Legislative resolutions in the New Hampshire House of Representatives and the Nebraska Senate (the only legislative chamber in their unicameral system) introduced earlier this month demonstrate powerfully that there is a growing awareness of the dangers posed by any constitutional convention called under Article V of the U.S. Constitution.
The rescission resolution (LR 2) that will be considered by the Nebraska Senate would rescind “any and all” of that state’s previously passed resolutions “petitioning Congress to call for a constitutional convention under Article V of the Constitution of the United States.” In New Hampshire, HCR 1 is “a resolution rescinding all requests by the New Hampshire legislature for a federal constitutional convention.”
New Hampshire’s resolution notes that the Declaration of Independence proclaims that “it is the Right of the People to alter or to abolish” their form of government, adding that this “implies that a convention of representatives of the sovereign people in an Article V ‘convention for proposing amendments’ would have the inherent power to propose sweeping changes to the Constitution,” adding this could lead to a “runaway convention.” Wisely, the New Hampshire resolution notes that “any limitations or restrictions” the states have placed upon any such hypothetical convention could not stop it from becoming a dangerous “runaway convention.”
Such a “runaway convention” has the potential, the resolution asserts, to place in “imminent peril” the rights of American citizens.
“There is no need for, rather, there is a great danger in, subjecting our form of government, which is based on the Declaration of Independence and the Constitution, to sweeping changes that would undermine its philosophical foundation of instituting government based on the principle of securing God-given rights,” New Hampshire’s resolution continued.
Not only does the New Hampshire resolution correctly point to dangers of a constitutional convention, it also offers an alternative: “The best solution for reining in the federal government is an informed electorate which will hold public officials accountable to our existing Constitution with its principles of limited government.”
To make sure that none of New Hampshire’s previously enacted resolutions that have thus called for a con-con are used to bring about such an event, the resolution proposes to “rescind, repeal, cancel, nullify, and supersede” any previous resolutions “as if they had never been passed,” whatever language they had used.
Nebraska likewise has a resolution under consideration to rescind all of its previously enacted resolutions.
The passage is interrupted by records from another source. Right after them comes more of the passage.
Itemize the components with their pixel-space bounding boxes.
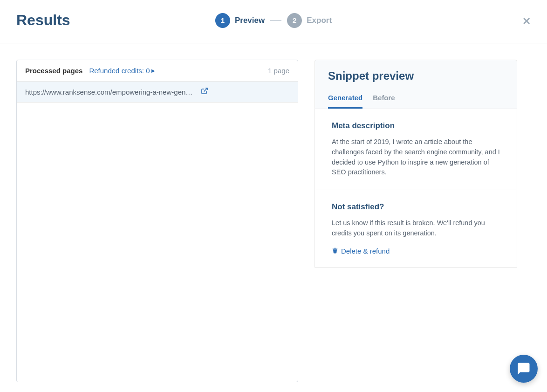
not-satisfied-text: Let us know if this result is broken. We… — [332, 218, 500, 239]
snippet-header: Snippet preview Generated Before — [315, 60, 517, 109]
meta-description-section: Meta description At the start of 2019, I… — [315, 109, 517, 190]
step-export[interactable]: 2 Export — [287, 13, 332, 28]
panel-header: Processed pages Refunded credits: 0 ▶ 1 … — [17, 60, 298, 82]
chat-button[interactable] — [510, 355, 538, 383]
step-divider — [270, 20, 281, 21]
tab-before[interactable]: Before — [373, 94, 395, 109]
step-number-2: 2 — [287, 13, 302, 28]
snippet-body: Meta description At the start of 2019, I… — [315, 109, 517, 268]
url-text: https://www.ranksense.com/empowering-a-n… — [25, 88, 192, 96]
meta-description-title: Meta description — [332, 121, 500, 131]
step-label-export: Export — [307, 16, 332, 25]
not-satisfied-title: Not satisfied? — [332, 202, 500, 212]
external-link-icon[interactable] — [201, 87, 208, 96]
header: Results 1 Preview 2 Export ✕ — [0, 0, 547, 43]
chevron-right-icon: ▶ — [151, 68, 155, 73]
chat-icon — [517, 362, 531, 376]
svg-line-0 — [204, 88, 207, 91]
tabs: Generated Before — [328, 94, 504, 109]
trash-icon — [332, 247, 338, 255]
delete-refund-label: Delete & refund — [341, 247, 390, 255]
url-row[interactable]: https://www.ranksense.com/empowering-a-n… — [17, 82, 298, 103]
content: Processed pages Refunded credits: 0 ▶ 1 … — [0, 43, 547, 392]
processed-pages-label: Processed pages — [25, 67, 82, 75]
snippet-preview-panel: Snippet preview Generated Before Meta de… — [315, 60, 517, 382]
meta-description-text: At the start of 2019, I wrote an article… — [332, 137, 500, 178]
delete-refund-button[interactable]: Delete & refund — [332, 247, 500, 255]
step-number-1: 1 — [215, 13, 230, 28]
refunded-credits-text: Refunded credits: 0 — [89, 67, 150, 75]
processed-pages-panel: Processed pages Refunded credits: 0 ▶ 1 … — [16, 60, 298, 382]
step-preview[interactable]: 1 Preview — [215, 13, 265, 28]
not-satisfied-section: Not satisfied? Let us know if this resul… — [315, 190, 517, 267]
stepper: 1 Preview 2 Export — [215, 13, 332, 28]
step-label-preview: Preview — [235, 16, 265, 25]
refunded-credits-link[interactable]: Refunded credits: 0 ▶ — [89, 67, 155, 75]
page-count: 1 page — [268, 67, 289, 75]
snippet-title: Snippet preview — [328, 69, 504, 83]
page-title: Results — [16, 12, 70, 29]
tab-generated[interactable]: Generated — [328, 94, 362, 109]
close-icon[interactable]: ✕ — [522, 15, 531, 28]
panel-header-left: Processed pages Refunded credits: 0 ▶ — [25, 67, 155, 75]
It specifically cites all previous resolutions since the 1800s, in which a Nebraska Legislature called for a constitutional convention to consider various amendments, and proceeds to rescind them all.
Why has such a resolution been introduced in Nebraska? The rescission resolution expresses the fear that “a constitutional convention convened by Congress could make sweeping changes to the Constitution and threaten the liberty of future generations.”
The rescission resolution draws attention to American history to make its point that a constitutional convention could become a runaway convention. Mentioned in this regard is the convention of 1787 that produced our present Constitution. It was, the resolution correctly notes, “initially convened to make revisions to the Articles of Confederation and this Convention decided instead to discard the Articles of Convention entirely and create a new system of government.”
The Constitution “has served as the cornerstone of American liberty since its creation,” the resolution explains, noting that it has survived “turmoil and grave political and economic concerns,” including “contested presidential elections, the Civil War, the Great Depression.” All of this was accomplished without the calling for another constitutional convention. (James Madison, widely regarded as “the Father of the Constitution,” warned that he feared for the country’s future were we to have another constitutional convention).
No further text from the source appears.